§ Your objective
Search the listing for the string "bolesti". Copy every line that has it.

§ Study material
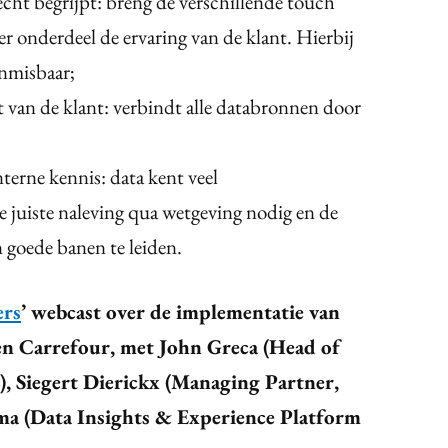
echt begrijpt: breng de verschillende touch
er onderdeel de ervaring van de klant. Hierbij
onmisbaar;
 van de klant: verbindt alle databronnen door
nterne kennis: data kent veel
e juiste naleving qua wetgeving nodig en de
in goede banen te leiden.
ers
’ webcast over de implementatie van
 Carrefour, met John Greca (Head of
), Siegert Dierickx (Managing Partner,
a (Data Insights & Experience Platform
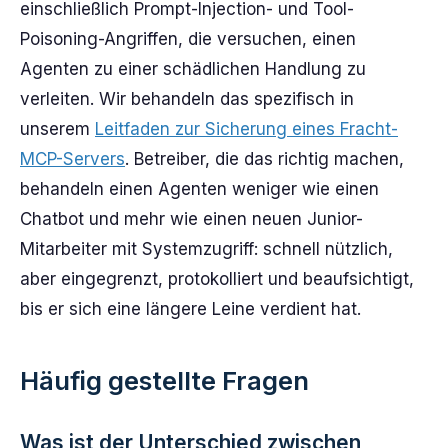
einschließlich Prompt-Injection- und Tool-
Poisoning-Angriffen, die versuchen, einen
Agenten zu einer schädlichen Handlung zu
verleiten. Wir behandeln das spezifisch in
unserem
Leitfaden zur Sicherung eines Fracht-
MCP-Servers
. Betreiber, die das richtig machen,
behandeln einen Agenten weniger wie einen
Chatbot und mehr wie einen neuen Junior-
Mitarbeiter mit Systemzugriff: schnell nützlich,
aber eingegrenzt, protokolliert und beaufsichtigt,
bis er sich eine längere Leine verdient hat.
Häufig gestellte Fragen
Was ist der Unterschied zwischen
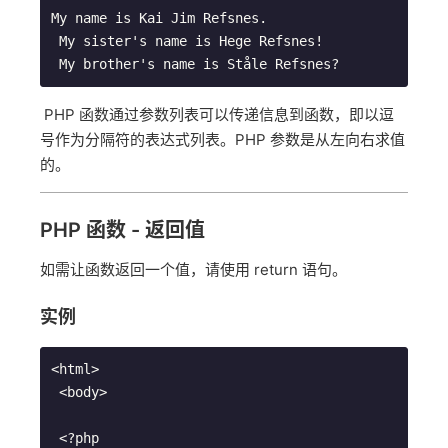
My name is Kai Jim Refsnes.
 My sister's name is Hege Refsnes!
 My brother's name is Ståle Refsnes?
PHP 函数通过参数列表可以传递信息到函数，即以逗
号作为分隔符的表达式列表。PHP 参数是从左向右求值
的。
PHP 函数 - 返回值
如需让函数返回一个值，请使用 return 语句。
实例
<html>
 <body>
 <?php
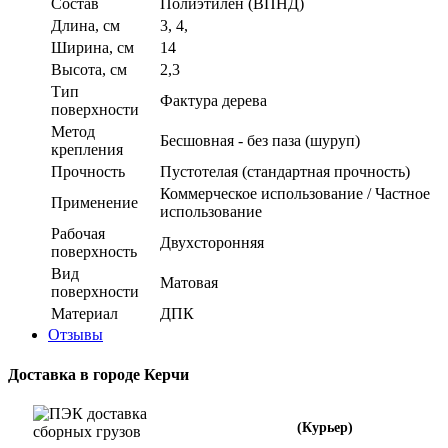
Состав
Полиэтилен (ВПНД)
Длина, см
3, 4,
Ширина, см
14
Высота, см
2,3
Тип
Фактура дерева
поверхности
Метод
Бесшовная - без паза (шуруп)
крепления
Прочность
Пустотелая (стандартная прочность)
Коммерческое использование / Частное
Применение
использование
Рабочая
Двухсторонняя
поверхность
Вид
Матовая
поверхности
Материал
ДПК
Отзывы
Доставка в городе Керчи
(Курьер)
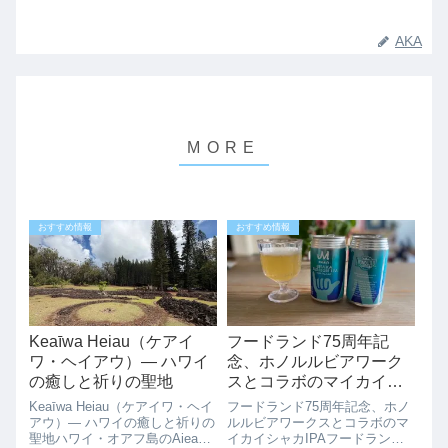
AKA
おすすめ情報
おすすめ情報
Keaīwa Heiau（ケアイ
フードランド75周年記
ワ・ヘイアウ）— ハワイ
念、ホノルルビアワーク
の癒しと祈りの聖地
スとコラボのマイカイシ
ャカIPA
Keaīwa Heiau（ケアイワ・ヘイ
フードランド75周年記念、ホノ
アウ）— ハワイの癒しと祈りの
ルルビアワークスとコラボのマ
聖地ハワイ・オアフ島のAiea
イカイシャカIPAフードランド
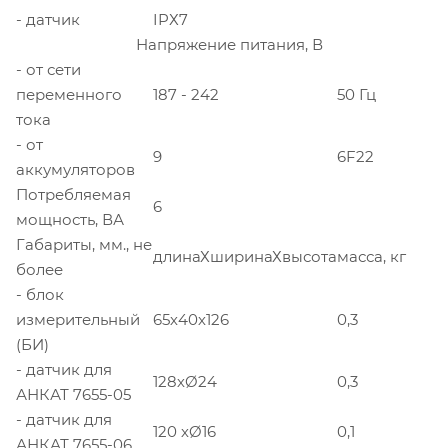
- датчик
IPХ7
Напряжение питания, В
- от сети
переменного
187 - 242
50 Гц
тока
- от
9
6F22
аккумуляторов
Потребляемая
6
мощность, ВА
Габариты, мм., не
длинаХширинаХвысота
масса, кг
более
- блок
измерительный
65х40х126
0,3
(БИ)
- датчик для
128хØ24
0,3
АНКАТ 7655-05
- датчик для
120 хØ16
0,1
АНКАТ 7655-06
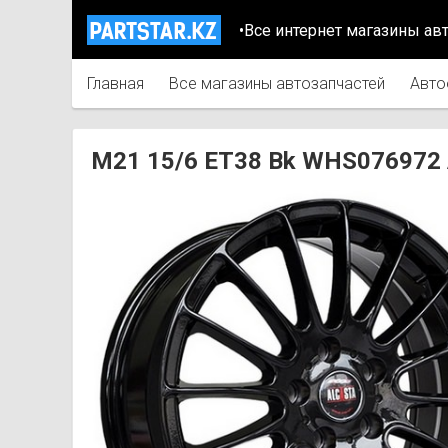
•Все интернет магазины ав
Главная
Все магазины автозапчастей
Авто
M21 15/6 ET38 Bk WHS076972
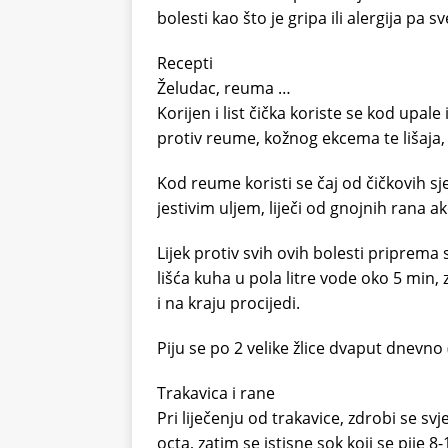
bolesti kao što je gripa ili alergija pa 
Recepti
Želudac, reuma …
Korijen i list čička koriste se kod upale 
protiv reume, kožnog ekcema te lišaja, 
Kod reume koristi se čaj od čičkovih s
jestivim uljem, liječi od gnojnih rana 
Lijek protiv svih ovih bolesti priprema 
lišća kuha u pola litre vode oko 5 min
i na kraju procijedi.
Piju se po 2 velike žlice dvaput dnevno 
Trakavica i rane
Pri liječenju od trakavice, zdrobi se svje
octa, zatim se istisne sok koji se pije 8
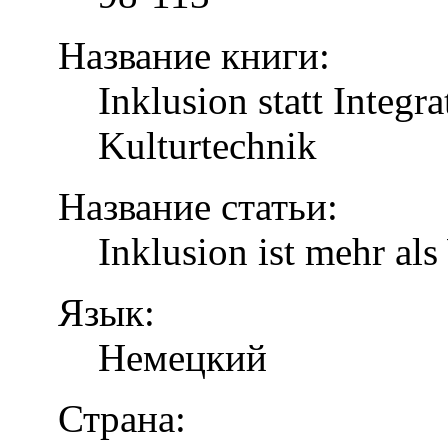
Название книги:
Inklusion statt Integr
Kulturtechnik
Название статьи:
Inklusion ist mehr al
Язык:
Немецкий
Страна:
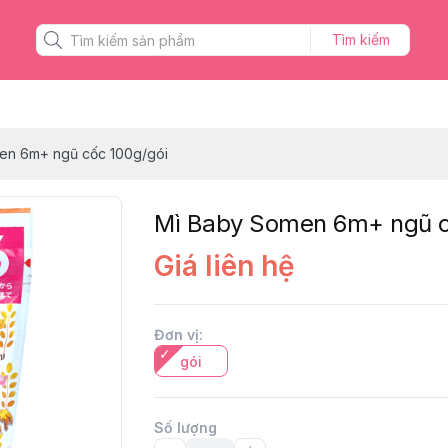
Tìm kiếm
en 6m+ ngũ cốc 100g/gói
Mì Baby Somen 6m+ ngũ c
Giá liên hệ
Đơn vị
:
gói
Số lượng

§ Final answer
bolesti kao što je gripa ili alergija pa 
Lijek protiv svih ovih bolesti priprema 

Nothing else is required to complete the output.